• [Try it]: Every line containing the word "Hàng" is to be copied from the data below.
START Data extract
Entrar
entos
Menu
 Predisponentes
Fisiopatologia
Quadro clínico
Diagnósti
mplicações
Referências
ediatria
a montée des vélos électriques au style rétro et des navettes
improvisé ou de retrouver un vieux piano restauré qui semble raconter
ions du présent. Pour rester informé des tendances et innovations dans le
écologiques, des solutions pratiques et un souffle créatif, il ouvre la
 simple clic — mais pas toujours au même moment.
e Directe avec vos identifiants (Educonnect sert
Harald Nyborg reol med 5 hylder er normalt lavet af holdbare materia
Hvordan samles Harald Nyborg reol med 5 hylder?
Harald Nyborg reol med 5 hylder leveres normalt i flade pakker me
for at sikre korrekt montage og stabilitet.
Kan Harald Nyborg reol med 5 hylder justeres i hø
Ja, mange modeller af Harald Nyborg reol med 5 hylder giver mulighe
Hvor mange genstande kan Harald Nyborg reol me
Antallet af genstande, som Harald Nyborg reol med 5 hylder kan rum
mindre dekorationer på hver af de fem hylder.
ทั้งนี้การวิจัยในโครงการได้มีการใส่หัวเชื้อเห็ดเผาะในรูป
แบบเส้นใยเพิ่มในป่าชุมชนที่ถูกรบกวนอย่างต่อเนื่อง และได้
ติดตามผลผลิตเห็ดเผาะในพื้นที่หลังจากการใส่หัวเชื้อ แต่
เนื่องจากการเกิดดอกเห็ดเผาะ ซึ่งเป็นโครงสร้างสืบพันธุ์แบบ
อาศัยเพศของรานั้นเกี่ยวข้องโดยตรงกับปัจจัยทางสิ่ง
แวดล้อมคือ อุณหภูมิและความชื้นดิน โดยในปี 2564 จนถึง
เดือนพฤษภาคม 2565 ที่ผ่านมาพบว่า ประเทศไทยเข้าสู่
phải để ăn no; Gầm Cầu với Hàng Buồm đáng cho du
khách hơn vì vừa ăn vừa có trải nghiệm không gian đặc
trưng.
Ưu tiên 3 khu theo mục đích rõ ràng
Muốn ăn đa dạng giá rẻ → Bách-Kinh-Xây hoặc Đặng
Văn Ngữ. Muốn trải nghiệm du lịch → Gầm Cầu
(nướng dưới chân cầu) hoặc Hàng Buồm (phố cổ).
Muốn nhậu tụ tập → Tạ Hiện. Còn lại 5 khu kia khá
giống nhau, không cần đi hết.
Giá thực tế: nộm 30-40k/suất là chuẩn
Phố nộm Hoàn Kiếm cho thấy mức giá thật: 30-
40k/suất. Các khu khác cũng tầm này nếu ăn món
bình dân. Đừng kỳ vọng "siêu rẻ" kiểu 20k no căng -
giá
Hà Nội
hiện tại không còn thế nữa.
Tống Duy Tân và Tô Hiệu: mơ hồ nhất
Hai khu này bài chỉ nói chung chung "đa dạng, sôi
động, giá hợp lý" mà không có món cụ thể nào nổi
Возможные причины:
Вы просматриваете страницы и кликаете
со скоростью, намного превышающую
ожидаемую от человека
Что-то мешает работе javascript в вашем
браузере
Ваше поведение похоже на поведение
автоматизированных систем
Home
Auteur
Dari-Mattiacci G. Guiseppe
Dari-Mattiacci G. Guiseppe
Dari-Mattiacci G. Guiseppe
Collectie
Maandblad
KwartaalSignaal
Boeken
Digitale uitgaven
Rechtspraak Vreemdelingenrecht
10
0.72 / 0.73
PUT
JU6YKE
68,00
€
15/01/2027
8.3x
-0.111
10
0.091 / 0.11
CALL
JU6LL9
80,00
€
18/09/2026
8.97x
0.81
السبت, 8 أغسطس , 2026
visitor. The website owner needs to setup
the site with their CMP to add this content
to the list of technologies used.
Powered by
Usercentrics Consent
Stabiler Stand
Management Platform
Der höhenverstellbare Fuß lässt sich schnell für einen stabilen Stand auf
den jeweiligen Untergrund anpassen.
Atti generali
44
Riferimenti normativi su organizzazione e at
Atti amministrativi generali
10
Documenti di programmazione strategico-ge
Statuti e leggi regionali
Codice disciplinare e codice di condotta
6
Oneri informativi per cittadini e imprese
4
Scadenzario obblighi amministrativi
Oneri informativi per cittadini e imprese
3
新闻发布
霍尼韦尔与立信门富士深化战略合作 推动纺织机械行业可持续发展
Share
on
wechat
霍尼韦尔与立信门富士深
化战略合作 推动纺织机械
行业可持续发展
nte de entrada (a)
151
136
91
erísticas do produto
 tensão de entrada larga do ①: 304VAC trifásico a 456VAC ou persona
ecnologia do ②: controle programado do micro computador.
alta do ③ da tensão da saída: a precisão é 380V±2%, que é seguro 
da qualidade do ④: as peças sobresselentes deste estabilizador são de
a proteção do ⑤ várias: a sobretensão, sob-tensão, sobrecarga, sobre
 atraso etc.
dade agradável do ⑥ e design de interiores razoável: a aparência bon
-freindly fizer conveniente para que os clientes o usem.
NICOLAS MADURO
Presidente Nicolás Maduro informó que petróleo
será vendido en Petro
END Data extract
• [Answer space]:
phải để ăn no; Gầm Cầu với Hàng Buồm đáng cho du
(nướng dưới chân cầu) hoặc Hàng Buồm (phố cổ).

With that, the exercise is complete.